SpFRET proved uniquely well-suited to dissecting the heterogeneity inherent in cooperative membrane binding by IAPP, by distinguishing membrane-bound dimers from the predominant monomeric species. SpFRET-constrained Rosetta calculations (to our knowledge, the first combined application of these powerful techniques) found a population of low-energy antiparallel helix-helix dimers that satisfy all spFRET restraints. These dimers appear competent for membrane binding, and agree with other reports on the IAPP homodimeric interaction interface. The models presented here are the most detailed yet proposed for a membrane-bound IAPP oligomer. Future studies will extend this methodology to hIAPP, and focus on subsequent states in the oligomerization pathway including those which disrupt membrane integrity.^[10] We will also study the possible effects of more physiological, heterogeneous membrane compositions in modulating IAPP conformation.

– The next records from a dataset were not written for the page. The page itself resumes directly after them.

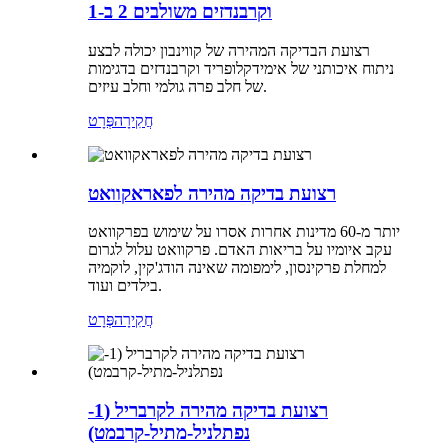
וקרבנדזים משולבים 2 ב-1
רצועת הבדיקה המהירה של קווינבון יכולה לבצע
ניתוח איכותני של אימידקלופריד וקרבנדזים בדגימות
של חלב פרה גולמי וחלב עיזים.
חֲקִירָה
פְּרָט
רצועת בדיקה מהירה לפאראקוואט
יותר מ-60 מדינות אחרות אסרו על שימוש בפרקוואט
עקב איומיו על בריאות האדם. פרקוואט עלול לגרום
למחלת פרקינסון, לימפומה שאינה הודג'קין, לוקמיה
בילדים ועוד.
חֲקִירָה
פְּרָט
רצועת בדיקה מהירה לקרבריל (1-
נפתלניל-מתיל-קרבמט)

More generally, the combination of spFRET and high-resolution refinement may prove useful in the study of other unstructured, toxic amyloid-formers including amyloid-β, α-synuclein, tau and prion protein.^{[3, 22]}

Experimental Section

Donor (Alexa 488) and acceptor (Atto 610) dyes were attached using click chemistry (to synthesized mutants bearing an alkyne at residues 17, 22, 30 or 36) or amine coupling to residue 1. Nanodiscs were prepared as previously described.^[13] Confocal spFRET was performed on mixtures of 100 pM donor-labeled peptide, 500 pM acceptor-labeled peptide and 40 nM Nanodiscs, using a previously described setup.^[13] Crosslinking was performed by click chemistry between IAPP azide-labeled at residue 1 and the four alkyne-bearing mutants. Constrained dimer model refinement was implemented in Rosetta as detailed in Supporting Information.